As evident, the principle of the invention requires a study of electrical phenomena, a passion that Benjamin Franklin had at a young age. Franklin, considered as one of the fathers of the American homeland, first formulated the principle of conservation of electricity, and then, in 1752 formulated some principles of the electric nature of lightning; knowledge that undoubtedly, together with the verification of the power of metal tips, would serve him to finish the design of his preventive device.
The lightning rod invented by Benjamin Franklin consisted of a device for the protection of buildings against atmospheric electrical discharges, and contrary to what its name indicates, it is designed to attract the discharge and carry it to the ground. Franklin’s lightning rod consisted of three fundamental parts:
- An iron rod 5 to 10 m long, whose upper end had a copper or platinum tip, which is mounted on the highest part of the building.
- An electrically conductive system, which is constituted essentially by iron bars or copper cables.
- An electric dissipater, this can be the extension of the conductive element and that, anchored to the ground, has the purpose of dissipating the electric discharge in the ground, protecting its environment.
It can be concluded that Franklin’s invention was a consequence of his studies about static electricity, whose nature encouraged the scientific community to look for methods of producing it.
In 1919, there was an important event in the history of the modern lightning rod. Nikola Tesla redefined the operating principles of Franklin’s invention, refuting the theories expressed by Benjamin and patenting a new design. Since then, the production of lightning rods has become widespread, thanks to the important contribution of Tesla, and yet, using the same physical operating principles studied by Franklin.
Inventions
Emil Berliner
Emil Berliner Biography
Emil Berliner (May 20, 1851 – August 3, 1929) inventor. He was born in Hannover, Germany. He grew up in a Jewish environment. Due to a complex economic situation, he had to work to help his parents from a young age, so he did not attend school regularly. His first paid job was as a painter, for later, at age 16, to enter as a clerk in a food store.
According to his experience, he began to be interested in the production methods of the factory where he worked. He was a very versatile man since he built a weaving machine that improved existing ones; It was one of the many inventions of German. In 1869, when a system of repression against Jewish families was installed, Berliner obtained a position in a company located in Washington, United States. The family raised the money needed to support his trip and, especially, to prevent his son from being sent to the army ranks. Then, Emil settled in New York with the idea of finding a job. He returned to Washington. Despite the economic difficulties, he studied at the Cooper Institute electricity and physics.
Motivated by scientists who were researching about the conversion of sound into electrical impulses that could be transmitted on wires; Berliner experimented with the electrical transmission of sound. Thanks to his research he was granted an assistant position of Dr. Constantine Fahlberg in his prestigious chemical laboratory. Soon he invented two electrical mechanisms that reproduced the sound more authentically and made it transmissible in the distance.

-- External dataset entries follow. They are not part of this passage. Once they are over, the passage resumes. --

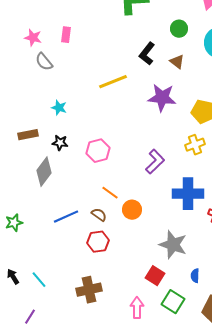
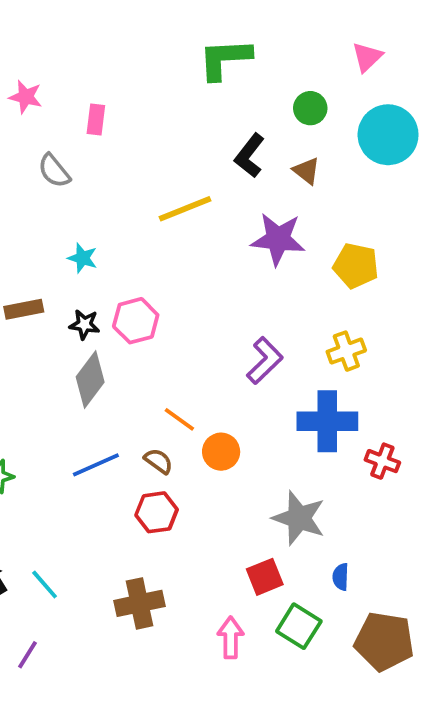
pink star: (33, 38) -> (26, 97), moved
yellow cross: (195, 145) -> (346, 351), moved
pink hexagon: (98, 151) -> (136, 321), moved
gray diamond: (44, 172) -> (90, 380), moved
red square: (155, 276) -> (265, 577), turned 36

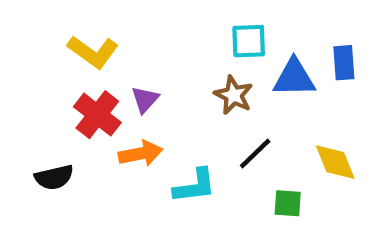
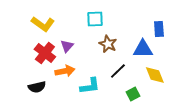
cyan square: (249, 41) -> (95, 19), moved
blue triangle: (294, 78) -> (143, 49), moved
black semicircle: (54, 177) -> (37, 87), moved
green square: (288, 203) -> (133, 94), turned -32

The responsibility for creating the prototypes of the microphone and the transformer was Berliner, the two basic mechanisms for electronic communication, in addition to building a carbon transmitter microphone and an iron diagram transmitter. It is clear that sometimes his inventions were inconvenient, but Berliner managed to solve these problems. Occasionally, he used objects that had not previously been used or integrated into an invention.
It was based on the telephone number of Reiss and Antonio Meucci and from there make some progress. Besides, he powered the device invented by Alexander Graham Bell. In this way, Berliner is identified as the inventor of the modern telephone. Berliner offered his invention to the subsidiary of the Bell Company in New York, the offer was finalized in the year of 1878 for $ 50,000. It was not long before the conflict with the Western Union arrived over the patent of the invention, the American courts appealed in favor of Berliner.
In 1881, together with his brother Joseph, he founded the Telephone-Fabrik Berliner, with branches in Vienna, Berlin, Budapest, London, and Paris. Later, he returned to Washington in 1883, where he advanced his independent research on the mechanical reproduction of sound. Berliner created new reproduction materials to improve his invention. One of his most significant contributions was the improvement of the phonograph, the first was patented in 1877.
I create a record player baptized gramophone, with a needle system that would be hegemonic until the end of the 20th century. In 1887 he patented his invention. A year later, the Franklin Institute in Philadelphia awarded him the Scott Medal for his contribution to the development of acoustics and sound reproduction. With collaboration, he founded the United States Gramophone Company in 1893; In 1897 he created the Berliner Gramophone Company in Montreal. He quickly arrived in Europe: he opened the Deutsche Gramaphon Gesellschaft and Britain’s Gramophone Co.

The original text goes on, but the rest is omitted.